Se la NATO porterà 30.000 soldati in Kosovo per applicare un accordo di pace, tale numero supererà quello dei soldati dell'Esercito jugoslavo, della polizia paramilitare serba e dei guerriglieri albanesi, ma non con un margine sufficientemente sicuro. L'alleanza ha dichiarato che non ha intenzione di farsi largo nella provincia serba combattendo e non prevede in alcun modo di fare rispettare la pace cercando di separare forze ostili. Dovrà essere priva di sfide e, come in Bosnia, militarmente schiacciante. Il presidente USA Bill Clinton ha detto che vi sarà una missione di mantenimento della pace solo in presenza di un accordo sicuro e di un impegno di entrambe le parti di collaborare con le forze NATO, nonché di un "ambiente di sicurezza permissivo", con il ritiro di quello che ha definito un numero "sufficiente" di forze di sicurezza serbe e adeguate limitazioni ai guerriglieri del Kosovo. Secondo le stime, le forze di sicurezza serbe attualmente sul terreno in Kosovo, sarebbero composte da circa 15.000 uomini. La forza dell'UCK è difficile da definire, ma la NATO dubita che superi le 5.000 unità. Non è chiaro quale misura di ritiro delle forze jugoslave sarà "sufficiente" per soddisfare il requisito dell'alleanza occidentale di dispiegare 30.000 uomini. "Più sarà alta la presenza militare che mantengono in Kosovo e più dovrà essere alta anche la forza NATO necessaria" dice un diplomatico. Ma la NATO cerca di mantenere i suoi numeri bassi e quindi Belgrado potrebbe trovarsi di fronte a pressioni per ritirare pressoché interamente le proprie forze di sicurezza, lasciando agli occidentali la protezione della minoranza serba e dei siti storici e religiosi. Intanto, in Macedonia la NATO dispone già di retrovie per un'eventuale missione in Kosovo. La "forza di estrazione" guidata dai francesi è già arrivata a 2.300 soldati e verrà aumentata fino a 10.000 per trasformarsi in una "forza di messa in atto" o in un'avanguardia della missione nel Kosovo stesso. La missione NATO in Kosovo dovrà affrontare una situazione psicologicamente diversa da quella in Bosnia: nel 1995 le varie fazioni bosniache erano esauste dopo 42 mesi di intenso conflitto, mentre in Kosovo i guerriglieri sentono di avere appena cominciato la battaglia e i serbi difendono quella che considerano una loro patria mistica, e non uno stato vicino.

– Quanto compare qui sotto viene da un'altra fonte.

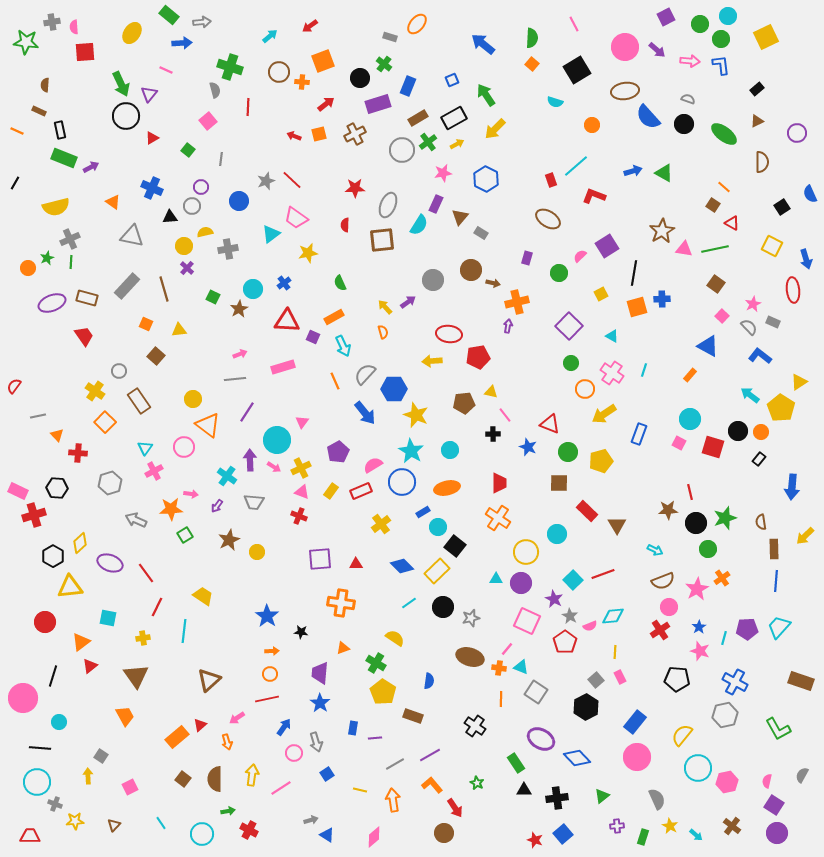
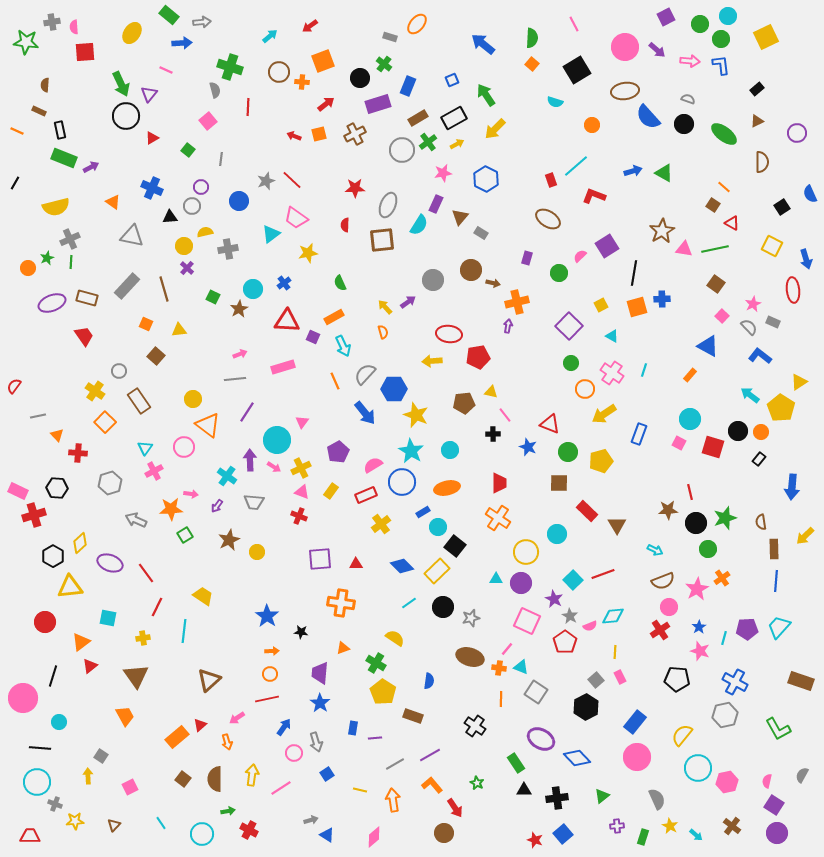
yellow square at (601, 294): moved 11 px down
red rectangle at (361, 491): moved 5 px right, 4 px down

La conferenza di pace per il Kosovo darà alla Francia e ai suoi alleati europei una chance per fare sentire le proprie voci. Le trattative di Dayton nel 1995 hanno rappresentato un duro colpo per l'orgoglio francese. Lo statunitense Richard Holbrooke aveva in quell'occasione fatto dei diplomatici europei dei meri osservatori, mentre era stato lui a mettere sotto pressione le parti belligeranti. Tre anni dopo, la Francia si sta accingendo a sanare le ferite arrecate al suo orgoglio. "Sarebbe sbagliato esagerare il ruolo degli USA in questi negoziati. Gli americani non saranno così presenti sul terreno nel caso di un accordo, un particolare che ci dà un maggiore ruolo nelle trattative", dice un diplomatico europeo. L'asse anglo-francese sul Kosovo è un risultato del summit bilaterale tenutosi a Saint-Malo a dicembre e in occasione del quale i due paesi si sono impegnati a promuovere un maggiore ruolo per l'Unione Europea nella pianificazione della difesa e nella eventuale messa in atto di azioni militari. La mossa ha posto fine ad anni di riluttanze britanniche ad abbracciare le idee della Francia su un'identità militare europea e ha consentito alle due maggiori potenze militari d'Europa di mettere a punto una politica comune sul Kosovo. "La nostra opinione comune è che il Kosovo sia un problema europeo di cui gli europei non possono lasciare la soluzione agli Stati Uniti", ha detto un alto diplomatico britannico. Gli europei sembrano avere appreso la lezione del 1995 e non si è mai nemmeno preso in considerazione di tenere i negoziati per il Kosovo negli Stati Uniti. "Una singola nazione ospite deve avere il saldo controllo delle trattative ed è comunque un grande rischio per il paese ospite, di cui è in gioco il prestigio. Le conseguenze di un fallimento sarebbero grandi", ha scritto Holbrooke nel suo libro del 1997 sulle trattative per la Bosnia. Ma mentre è la Francia questa volta a ospitare i negoziati per il Kosovo, essa non è sola. "Non è una questione di prestigio francese", dice un diplomatico britannico a Parigi. "E' un test del grado di risoluzione degli europei".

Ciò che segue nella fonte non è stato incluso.